You might think of Zambia as a tourist destination. Indeed many people visit Victoria Falls and the Zambezi river. However, Zambia is actually one of the poorest countries in the world, with a majority living on less than $2 a day. Those in the rural areas experience the deepest poverty.
Many Zambians rely on agriculture for their livelihood. Earlier attempts to improve the lot of farmers have not been successful. Farmers must learn better farming practices including crop diversification and cultivation of indigenous livestock. It doesn’t help that many are illiterate. A shortage of effectively trained teachers means few rural Zambians receive a decent education. This makes learning new skills later in life challenging.
Zambia’s problems are complex. Reducing poverty won’t be solved by a single fix. However, the Anglican Diocese of Central Zambia is meeting this challenge with this creative project focused on the Mkushi/Fiwila area, an area of Central Zambia far from the tourist hot spots. Specifically, the church is renovating an existing building in order to expand opportunities for training both farmers and literacy teachers. The new space will allow the existing Teacher Training College to triple the intake of students, from 25 currently to 75.

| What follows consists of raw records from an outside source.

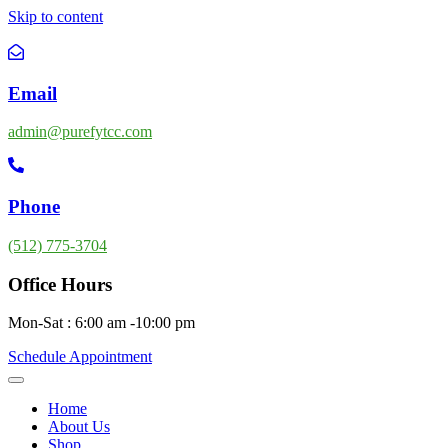
Skip to content
Email
admin@purefytcc.com
Phone
(512) 775-3704
Office Hours
Mon-Sat : 6:00 am -10:00 pm
Schedule Appointment
Home
About Us
Shop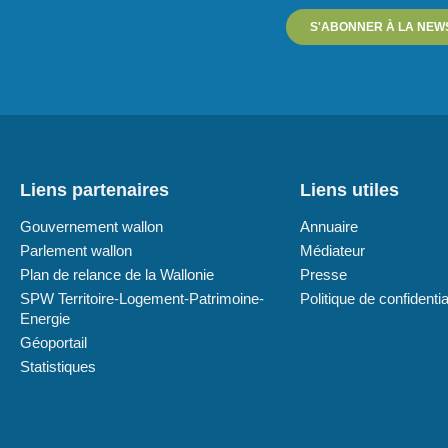
S'ABONNER À LA NEW
Liens partenaires
Liens utiles
Gouvernement wallon
Annuaire
Parlement wallon
Médiateur
Plan de relance de la Wallonie
Presse
SPW Territoire-Logement-Patrimoine-
Politique de confidentia
Energie
Géoportail
Statistiques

Then, while the student teachers are on vacation, the church will use the improved facilities to train farmers. Initially, twenty-five farmers will participate in a residential program where they will learn new farming methods. After a month, they will return to their villages under the guidance of government extension workers where they will pass on their knowledge to others. At the next school holiday, another 25 farmers will be trained, allowing for 75 farmers to be trained annually.
We are excited to report that despite some operational challenges, the future classrooms have a new roof. Work was delayed until the roads became passable after the rainy season. The project has also been hampered by an unfavorable change in the exchange rate. This made the cost of materials – and the fuel to transport them – more expensive. However, with the new roof, the progress is already boosting morale, according to Canon James Chiyabwe.
The next phase of the project is to outfit the classrooms, purchase adequate transportation for trainers and crops, and build the demonstration farm. We look forward to bringing you future updates as this project progresses.